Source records

____________________

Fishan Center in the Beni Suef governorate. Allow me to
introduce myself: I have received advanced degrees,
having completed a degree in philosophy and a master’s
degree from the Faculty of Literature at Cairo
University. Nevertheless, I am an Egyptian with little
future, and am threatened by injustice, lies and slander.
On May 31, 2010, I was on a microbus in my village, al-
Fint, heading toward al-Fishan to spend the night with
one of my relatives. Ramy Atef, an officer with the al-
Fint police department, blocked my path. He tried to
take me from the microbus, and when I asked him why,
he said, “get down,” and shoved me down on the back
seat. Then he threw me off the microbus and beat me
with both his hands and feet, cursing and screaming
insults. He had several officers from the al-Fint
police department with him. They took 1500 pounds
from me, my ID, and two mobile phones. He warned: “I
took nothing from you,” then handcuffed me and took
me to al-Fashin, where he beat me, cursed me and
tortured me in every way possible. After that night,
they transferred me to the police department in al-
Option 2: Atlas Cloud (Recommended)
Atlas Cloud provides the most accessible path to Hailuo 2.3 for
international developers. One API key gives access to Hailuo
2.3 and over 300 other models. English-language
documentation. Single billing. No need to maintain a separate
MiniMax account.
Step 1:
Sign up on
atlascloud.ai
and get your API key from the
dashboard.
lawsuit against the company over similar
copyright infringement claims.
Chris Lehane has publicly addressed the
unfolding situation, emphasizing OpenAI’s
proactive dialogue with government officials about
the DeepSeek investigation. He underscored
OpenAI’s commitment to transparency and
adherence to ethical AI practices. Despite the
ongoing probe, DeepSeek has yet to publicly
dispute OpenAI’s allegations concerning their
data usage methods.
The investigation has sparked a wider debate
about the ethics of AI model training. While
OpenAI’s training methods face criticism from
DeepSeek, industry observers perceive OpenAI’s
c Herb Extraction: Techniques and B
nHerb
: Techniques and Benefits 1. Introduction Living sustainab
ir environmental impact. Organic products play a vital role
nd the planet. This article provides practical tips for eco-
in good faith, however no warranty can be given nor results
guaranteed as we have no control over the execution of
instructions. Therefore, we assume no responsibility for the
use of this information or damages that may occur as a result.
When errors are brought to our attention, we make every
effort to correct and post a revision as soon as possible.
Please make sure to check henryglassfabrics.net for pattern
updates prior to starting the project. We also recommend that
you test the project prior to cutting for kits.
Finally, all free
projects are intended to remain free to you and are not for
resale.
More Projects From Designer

____________________

* _Try it_
Would you copy each line of the data exactly as it appears above?

* _Output of the task_
Fishan Center in the Beni Suef governorate. Allow me to
introduce myself: I have received advanced degrees,
having completed a degree in philosophy and a master’s
degree from the Faculty of Literature at Cairo
University. Nevertheless, I am an Egyptian with little
future, and am threatened by injustice, lies and slander.
On May 31, 2010, I was on a microbus in my village, al-
Fint, heading toward al-Fishan to spend the night with
one of my relatives. Ramy Atef, an officer with the al-
Fint police department, blocked my path. He tried to
take me from the microbus, and when I asked him why,
he said, “get down,” and shoved me down on the back
seat. Then he threw me off the microbus and beat me
with both his hands and feet, cursing and screaming
insults. He had several officers from the al-Fint
police department with him. They took 1500 pounds
from me, my ID, and two mobile phones. He warned: “I
took nothing from you,” then handcuffed me and took
me to al-Fashin, where he beat me, cursed me and
tortured me in every way possible. After that night,
they transferred me to the police department in al-
Option 2: Atlas Cloud (Recommended)
Atlas Cloud provides the most accessible path to Hailuo 2.3 for
international developers. One API key gives access to Hailuo
2.3 and over 300 other models. English-language
documentation. Single billing. No need to maintain a separate
MiniMax account.
Step 1:
Sign up on
atlascloud.ai
and get your API key from the
dashboard.
lawsuit against the company over similar
copyright infringement claims.
Chris Lehane has publicly addressed the
unfolding situation, emphasizing OpenAI’s
proactive dialogue with government officials about
the DeepSeek investigation. He underscored
OpenAI’s commitment to transparency and
adherence to ethical AI practices. Despite the
ongoing probe, DeepSeek has yet to publicly
dispute OpenAI’s allegations concerning their
data usage methods.
The investigation has sparked a wider debate
about the ethics of AI model training. While
OpenAI’s training methods face criticism from
DeepSeek, industry observers perceive OpenAI’s
c Herb Extraction: Techniques and B
nHerb
: Techniques and Benefits 1. Introduction Living sustainab
ir environmental impact. Organic products play a vital role
nd the planet. This article provides practical tips for eco-
in good faith, however no warranty can be given nor results
guaranteed as we have no control over the execution of
instructions. Therefore, we assume no responsibility for the
use of this information or damages that may occur as a result.
When errors are brought to our attention, we make every
effort to correct and post a revision as soon as possible.
Please make sure to check henryglassfabrics.net for pattern
updates prior to starting the project. We also recommend that
you test the project prior to cutting for kits.
Finally, all free
projects are intended to remain free to you and are not for
resale.
More Projects From Designer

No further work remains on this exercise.